Dirichlet's Approximation Theorem
Dirichlet's Approximation Theorem
| Theorem 1 (Dirichlet's Approximation): If $\alpha \in \mathbb{R}$ and $Q \in \mathbb{N}$ then there exists $\displaystyle{\frac{a}{b} \in \mathbb{Q}}$ with $1 \leq b \leq Q$ such that $\displaystyle{\left | \alpha - \frac{a}{b} \right | \leq \frac{1}{b(Q+1)}}$. |
- Proof: We prove the case when $\alpha > 0$. Let $\mathrm{frac}(\alpha)$ be the fractional part of $\alpha$. Then:
\begin{align} \quad \mathrm{frac}(\alpha) = \alpha - \left \lfloor \alpha \right \rfloor \end{align}
- Consider the numbers $Q$-many numbers $\mathrm{frac}(\alpha)$, $\mathrm{frac}(2\alpha)$, …, $\mathrm{frac}(Q\alpha)$. All of these numbers are contained in $[0, 1)$. Also, consider the following partition of $[0, 1)$ into $Q + 1$ subsets:
\begin{align} \quad [0, 1) = \left [0, \frac{1}{Q + 1} \right ) \cup \left [ \frac{1}{Q + 1}, \frac{2}{Q + 1} \right ) \cup ... \cup \left [ \frac{Q}{Q+1}, 1 \right ) \end{align}
- The numbers $\mathrm{frac}(\alpha)$, $\mathrm{frac}(2\alpha)$, …, $\mathrm{frac}(Q\alpha)$ must satisfy at least one of the following cases.

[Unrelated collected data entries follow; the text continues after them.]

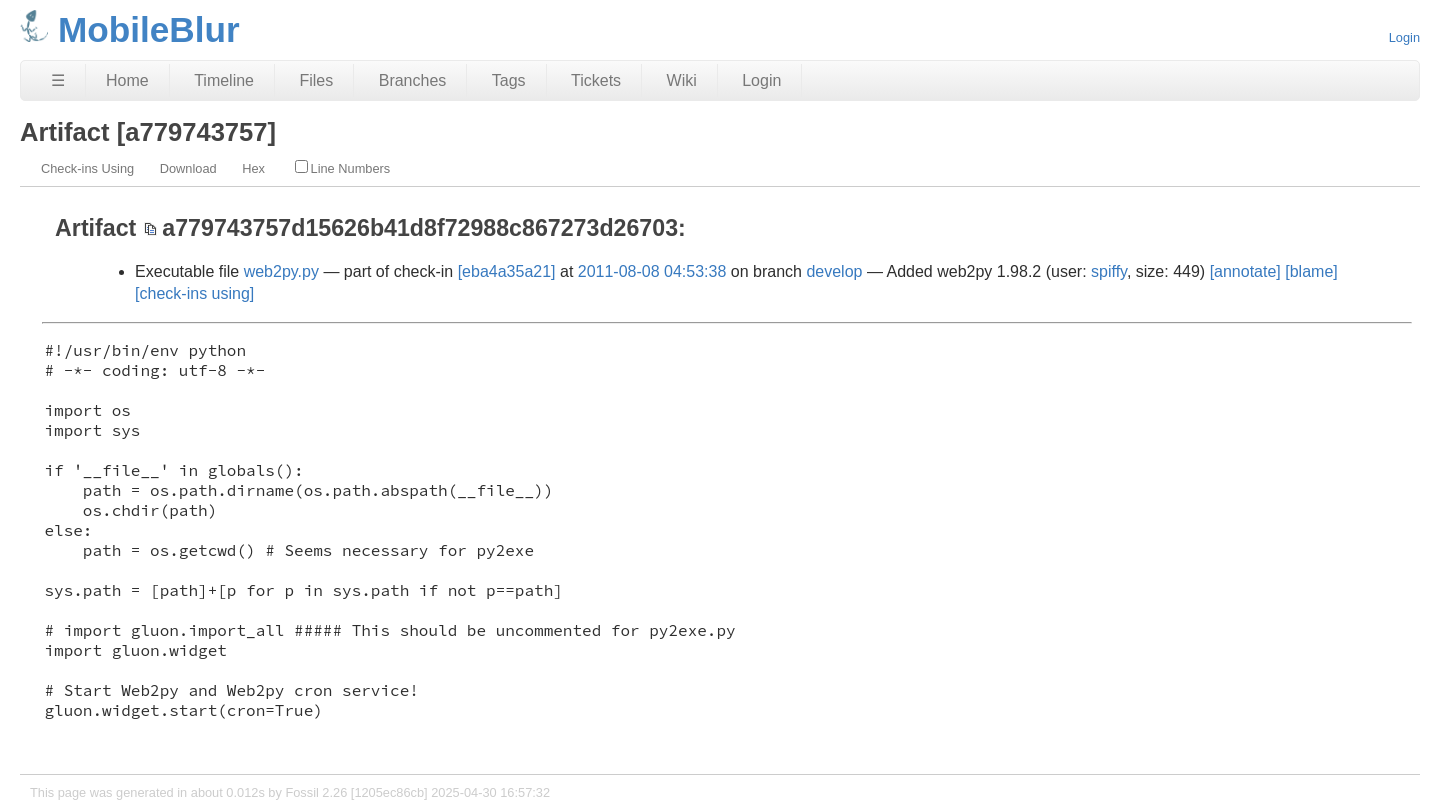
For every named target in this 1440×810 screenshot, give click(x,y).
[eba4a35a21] (507, 271)
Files (316, 80)
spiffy (1109, 271)
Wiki (682, 80)
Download (188, 168)
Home (127, 80)
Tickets (596, 80)
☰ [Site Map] (58, 80)
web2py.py (281, 271)
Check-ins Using (87, 168)
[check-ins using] (194, 293)
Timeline (224, 80)
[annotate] (1245, 271)
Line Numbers (343, 168)
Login (1404, 37)
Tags (509, 80)
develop (834, 271)
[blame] (1311, 271)
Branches (413, 80)
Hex (253, 168)
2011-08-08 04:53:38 (652, 271)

- Case 1: Suppose there exists an $i$ with $i \in \{ 1, 2, ..., Q \}$ such that:
\begin{align} \quad \mathrm{frac}(i\alpha) \in \left [0, \frac{1}{Q+1} \right ) \end{align}
- Then $|\mathrm{frac}(i\alpha)| \leq \frac{1}{Q+1}$ and so by letting $a = \left \lfloor i \alpha \right \rfloor$ and $b = i$ we have that:
\begin{align} \quad \left | \alpha - \frac{a}{b} \right | = \frac{1}{b} |b \alpha -a| = \frac{1}{b} |i\alpha - \left \lfloor i \alpha \right \rfloor | = \frac{1}{b}|\mathrm{frac}(i \alpha)| \leq \frac{1}{b(Q+1)} \end{align}
- Case 2: Suppose there is an $i$ with $i \in \{ 1, 2, ..., Q \}$ such that:
\begin{align} \quad \mathrm{frac}(i\alpha) \in \left [ \frac{Q}{Q+1}, 1 \right ) \end{align}
- Then $|\mathrm{frac}(i\alpha) - 1| \leq \frac{1}{Q+1}$ and so by letting $a = \left \lfloor i \alpha \right \rfloor + 1$ and $b = i$ we have that:
\begin{align} \quad \left | \alpha - \frac{a}{b} \right | = \frac{1}{b} |b \alpha -a| = \frac{1}{b} |i\alpha - \left \lfloor i \alpha \right \rfloor - 1 | = \frac{1}{b}|\mathrm{frac}(i \alpha) - 1| \leq \frac{1}{b(Q+1)} \end{align}
- Case 3: Suppose there exists $i, j$ not equal with $i, j \in \{ 1, 2, ..., Q \}$ such that for some $k \in \{ 1, 2, ..., Q - 1 \}$:
\begin{align} \quad \mathrm{frac}(i\alpha), \mathrm{frac}(j\alpha) \in \left [ \frac{k}{Q+ 1}, \frac{k+1}{Q+1} \right ) \end{align}
- Assume that $i < j$. Then $|\mathrm{frac}(j \alpha) - \mathrm{frac}(i \alpha)| < \frac{1}{Q+1}$ and so by letting $a = \left \lfloor j \alpha \right \rfloor - \left \lfloor i \alpha \right \rfloor$ and $b = j - i$ then:
\begin{align} \quad \left | \alpha - \frac{a}{b} \right | = \frac{1}{b} |b \alpha -a| = \frac{1}{b} |(j - i)\alpha - \left \lfloor j \alpha \right \rfloor - \left \lfloor i \alpha \right \rfloor | = \frac{1}{b}| \mathrm{frac}(j \alpha) - \mathrm{frac}(i\alpha)| \leq \frac{1}{b(Q+1)} \end{align}
- Note that at least one of case 1-3 must hold for if cases 1-2 do not hold, the pigeonhole principle guarantees 3 holds. So the theorem is proven. $\blacksquare$